Michael Powell, in the New York Times, observes that much of the reduction in crime should be credited to residents:
“Miracle” is an appropriate word for the fact that nearly 1,800 fewer New Yorkers might be murdered this year than in 1990. But with all due respect to perhaps the nation’s finest urban police force, we have become too reductive. Nearly every drop in crime is attributed to this or that police strategy.
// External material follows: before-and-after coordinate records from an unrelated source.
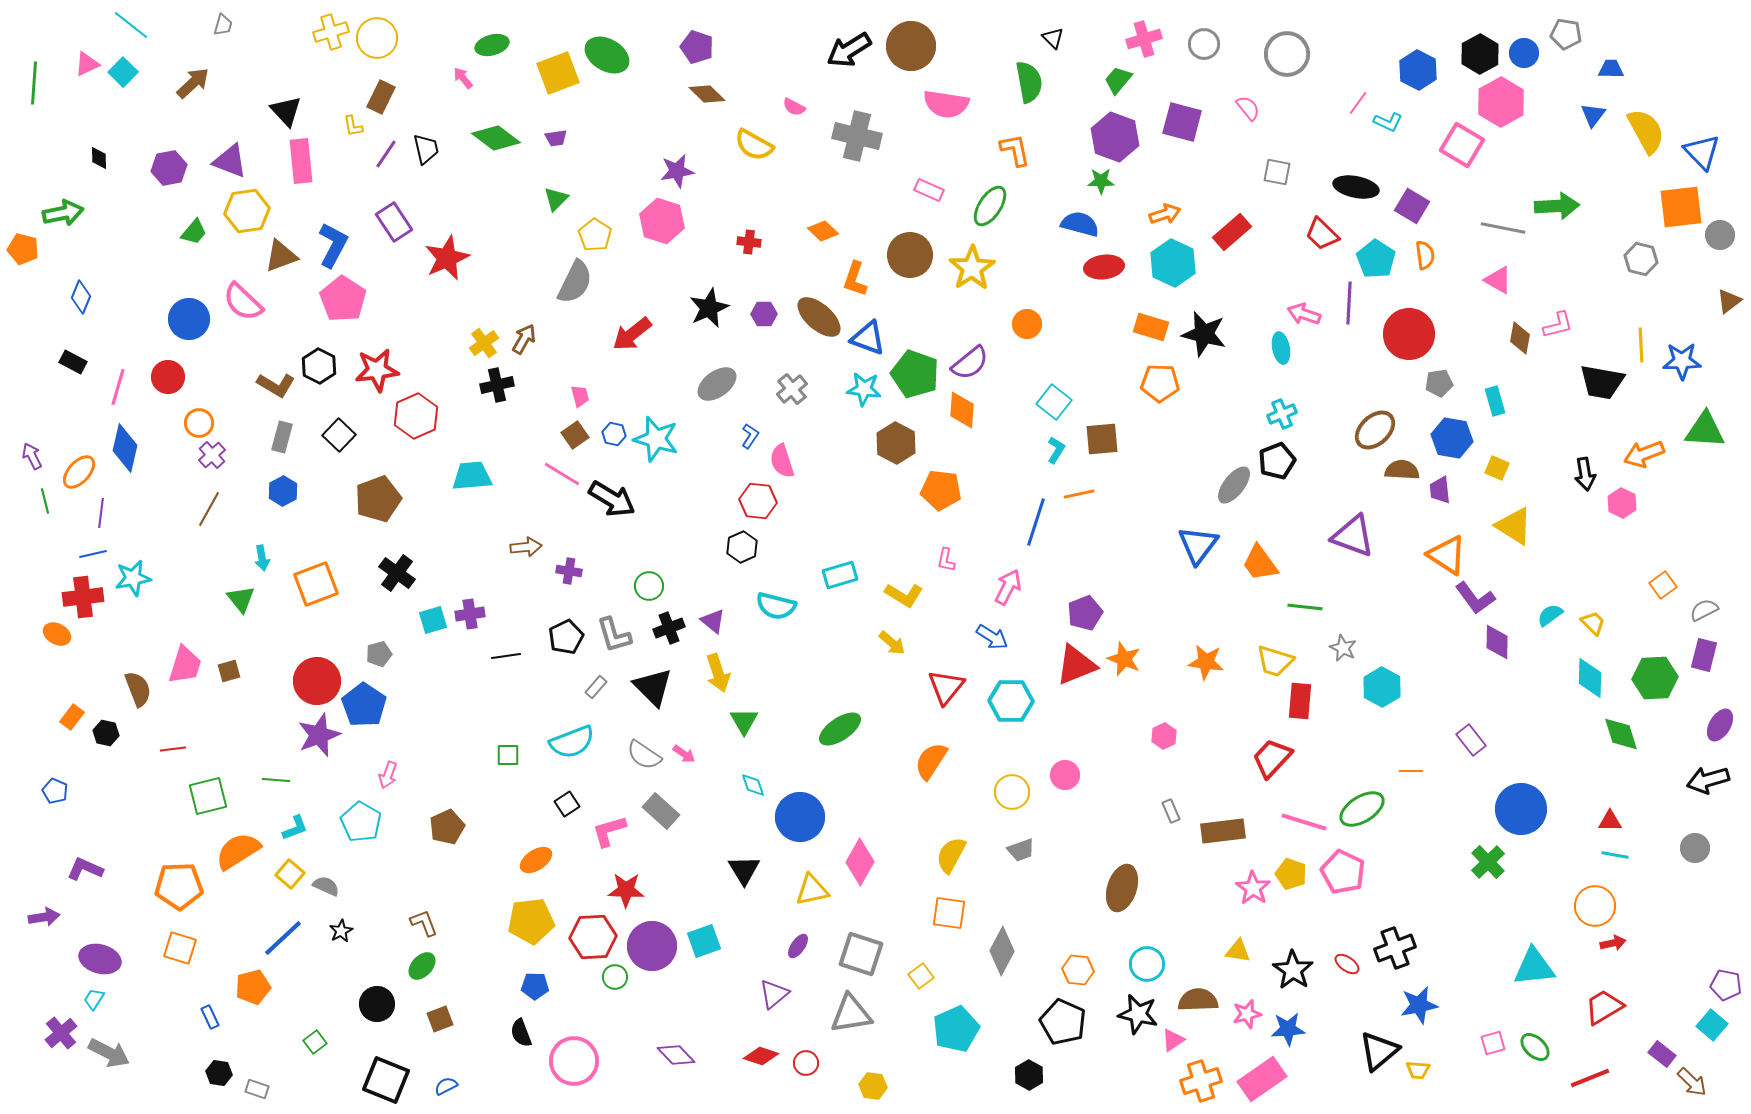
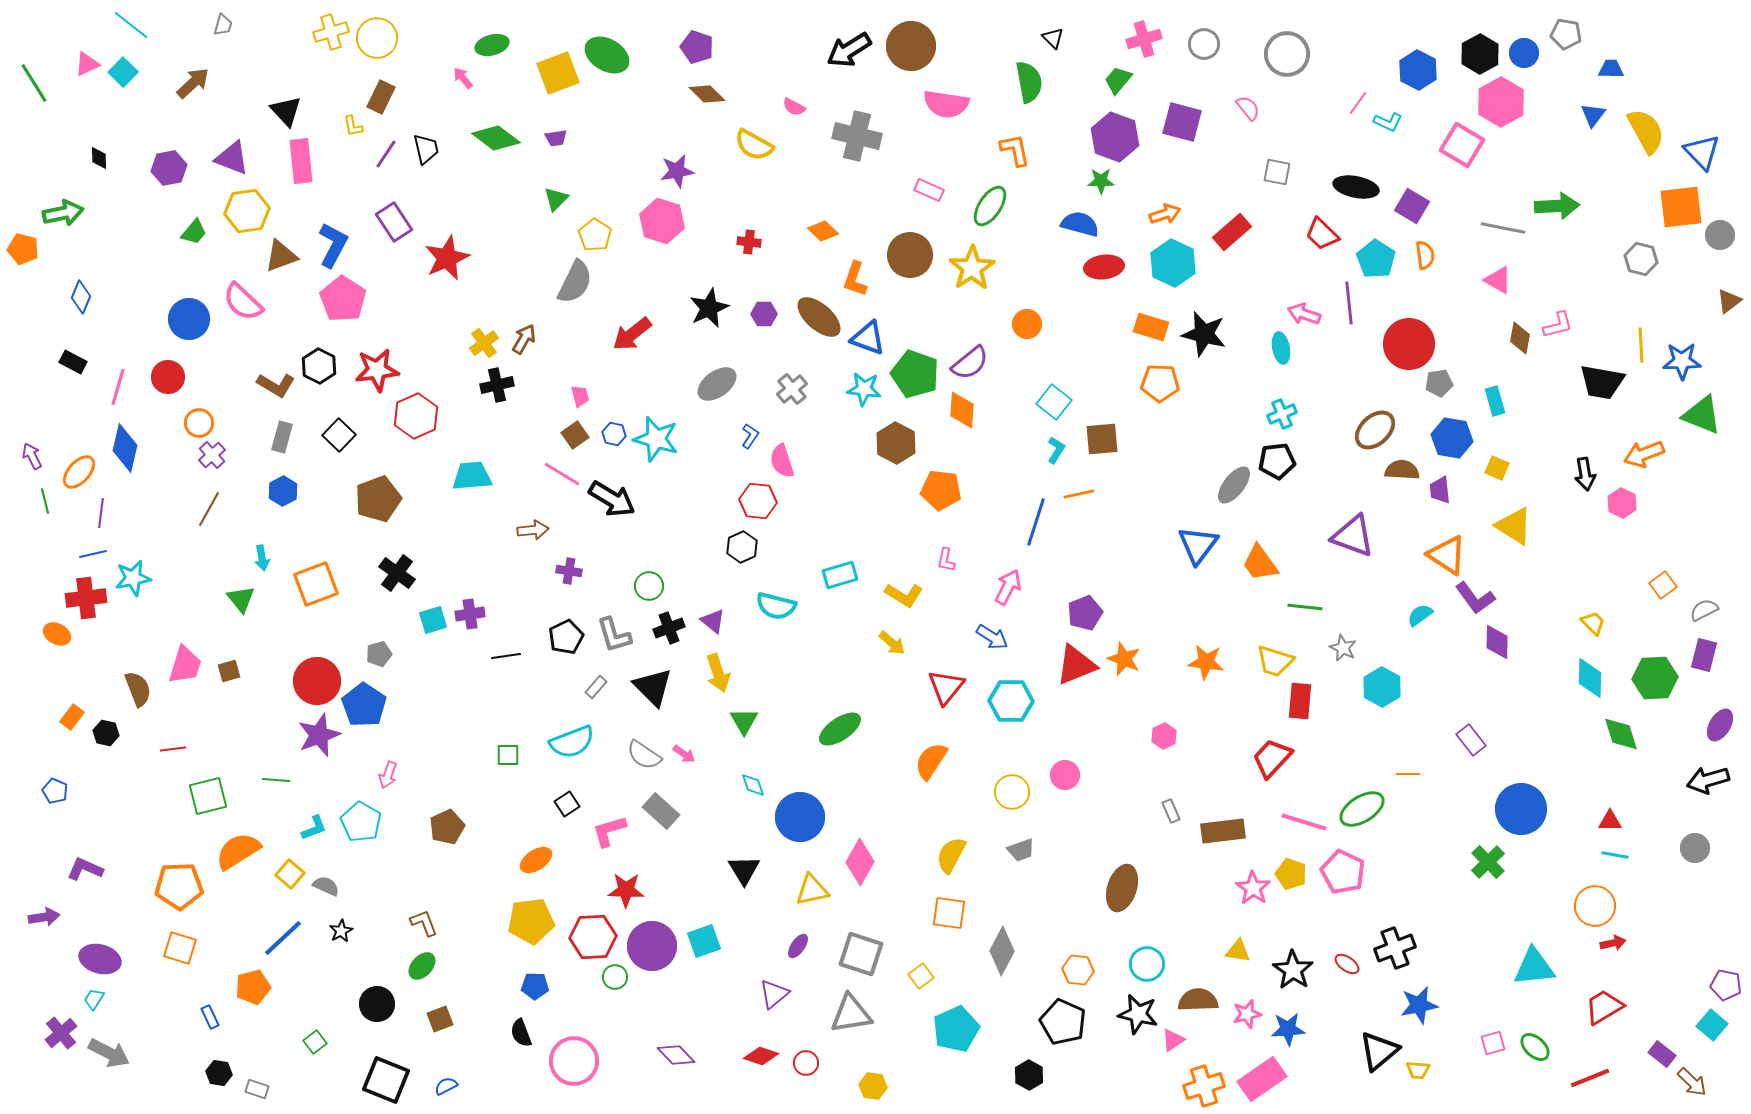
green line at (34, 83): rotated 36 degrees counterclockwise
purple triangle at (230, 161): moved 2 px right, 3 px up
purple line at (1349, 303): rotated 9 degrees counterclockwise
red circle at (1409, 334): moved 10 px down
green triangle at (1705, 430): moved 3 px left, 15 px up; rotated 18 degrees clockwise
black pentagon at (1277, 461): rotated 15 degrees clockwise
brown arrow at (526, 547): moved 7 px right, 17 px up
red cross at (83, 597): moved 3 px right, 1 px down
cyan semicircle at (1550, 615): moved 130 px left
orange line at (1411, 771): moved 3 px left, 3 px down
cyan L-shape at (295, 828): moved 19 px right
orange cross at (1201, 1081): moved 3 px right, 5 px down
This fails to reckon with a more intriguing sea change to be found in neighborhoods once marked by shootings and mayhem. Blocks surrendered to the rubble of abandonment have been rebuilt with city dollars; teenage girls are having fewer children and are far less likely to turn to welfare; drug overdose deaths and prison populations have dropped sharply, and life expectancy and homeownership in these neighborhoods has risen sharply.
This cultural shift might explain as much about the current drop in crime as any changes wrought by fine policing….
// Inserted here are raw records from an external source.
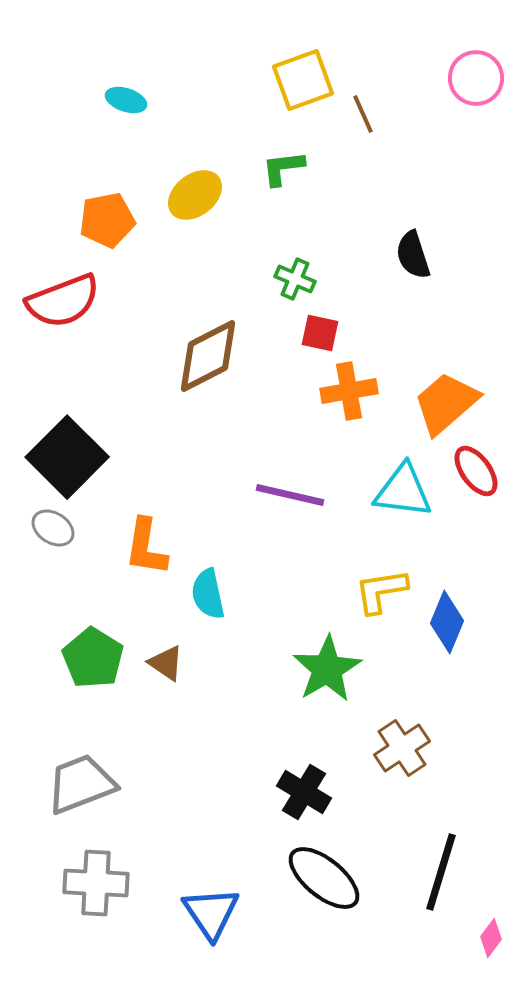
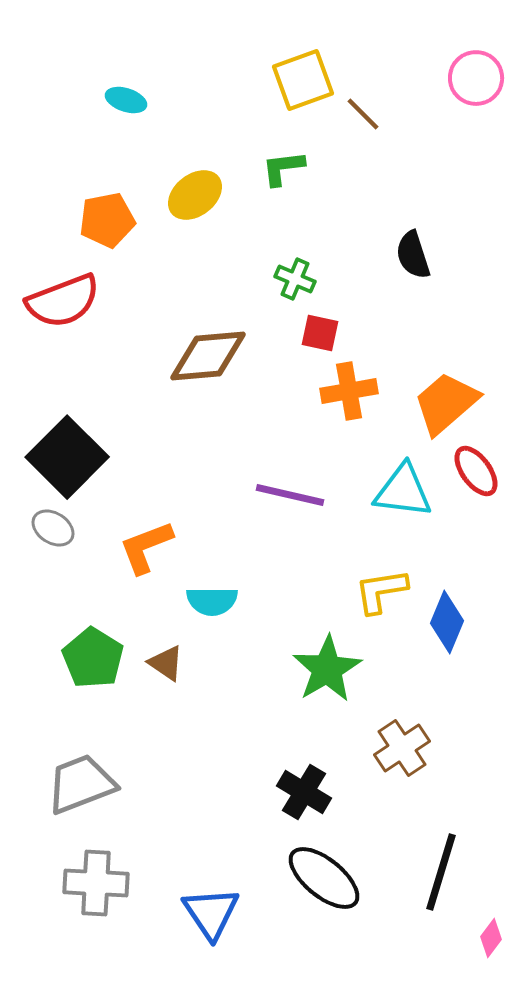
brown line: rotated 21 degrees counterclockwise
brown diamond: rotated 22 degrees clockwise
orange L-shape: rotated 60 degrees clockwise
cyan semicircle: moved 4 px right, 7 px down; rotated 78 degrees counterclockwise
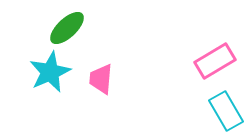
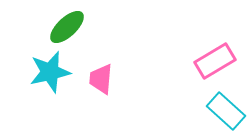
green ellipse: moved 1 px up
cyan star: rotated 12 degrees clockwise
cyan rectangle: rotated 18 degrees counterclockwise
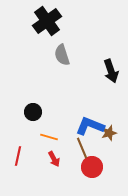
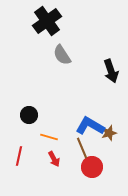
gray semicircle: rotated 15 degrees counterclockwise
black circle: moved 4 px left, 3 px down
blue L-shape: rotated 8 degrees clockwise
red line: moved 1 px right
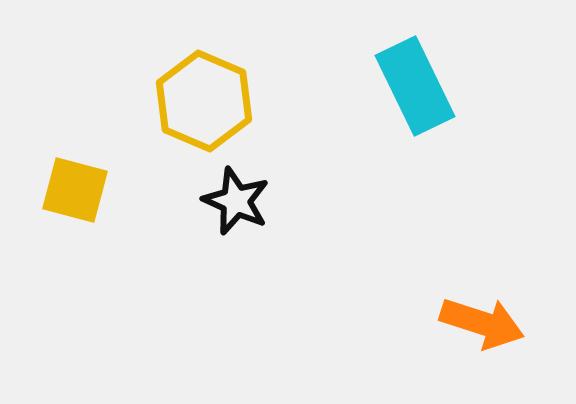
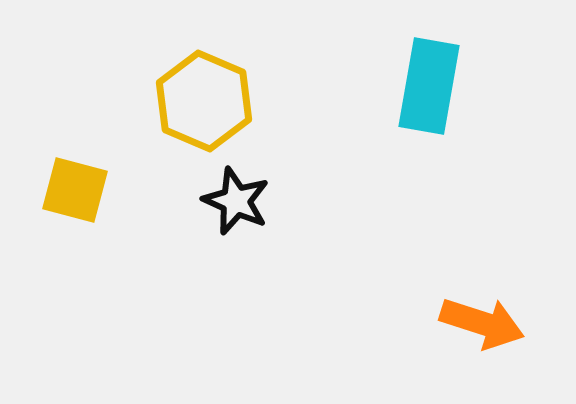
cyan rectangle: moved 14 px right; rotated 36 degrees clockwise
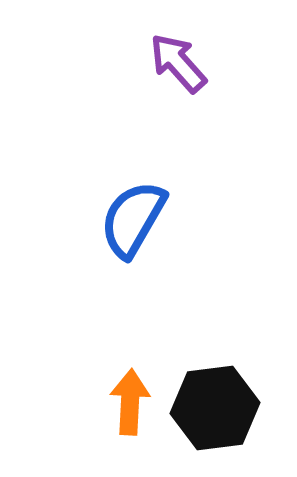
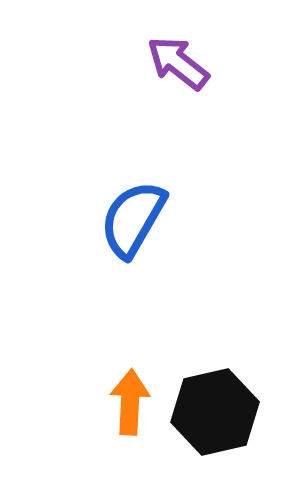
purple arrow: rotated 10 degrees counterclockwise
black hexagon: moved 4 px down; rotated 6 degrees counterclockwise
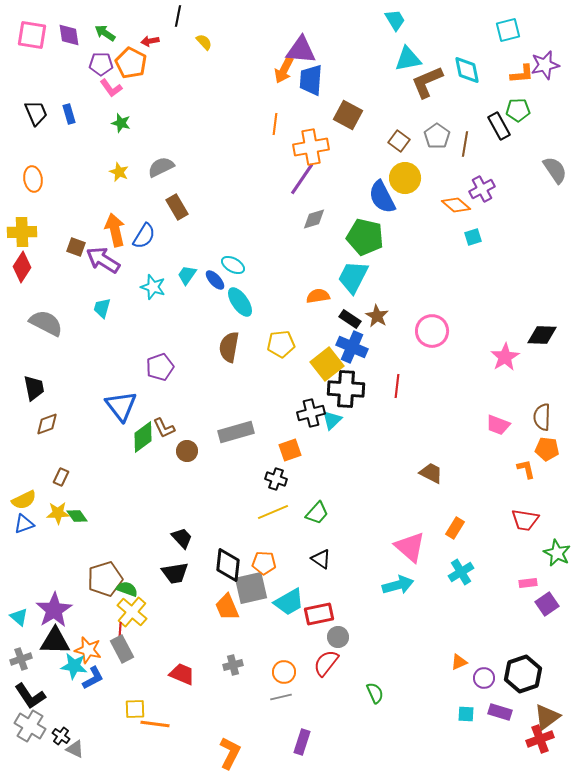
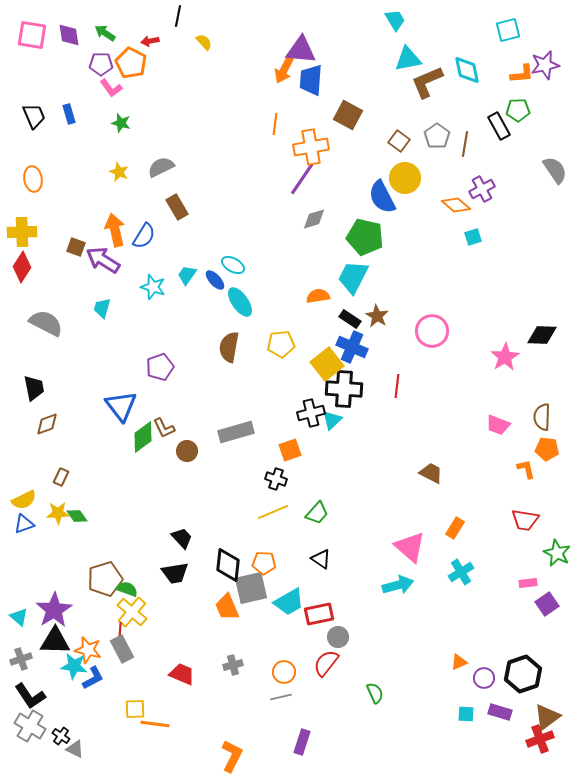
black trapezoid at (36, 113): moved 2 px left, 3 px down
black cross at (346, 389): moved 2 px left
orange L-shape at (230, 753): moved 2 px right, 3 px down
Mr. Sandiford and his fellow residents did not run. They formed block associations (many now fly handsome flags announcing their presence), and tenants fought for heat and hot water and front doors that locked. Police officers became their partners, marching with them step by step. But Mr. Sandiford, who arrived in New York in 1965 from Barbados, is not inclined to shortchange his fellow residents.
“I have the greatest respect for our police, but I know this for a fact: New Yorkers deserve the bulk of the credit,” he says. “These are our homes and our streets and we fought for them.”
Along the way, New Yorkers themselves changed significantly. Far fewer children tumble into the maw of foster care, as more than 50,000 did in 1991, compared with less than 13,000 today. In 1990, 11.6 infants per 1,000 live births died; in 2011, the number of such deaths had fallen to 4.7.
I agree that a cultural shift occurred in many cities. Cultural and sociological changes do matter–not everything can be solely reduced to a regression against the poverty rate. On the other hand, back in the 1980s, many of the very same people who subsequently stuck it out in these neighbhorhoods and who caused the cultural shift would themselves have been thought of as ‘the problem.’ That is, they themselves were deemed as members of a degenerate ‘urban’ (wink, wink) culture. But somehow these supposed degenerates managed to turn around some very difficult places.
But in the next round of ‘culture wars’ (probably something along the lines of the reaction to the Zimmerman trial), we probably will do the same damn thing again.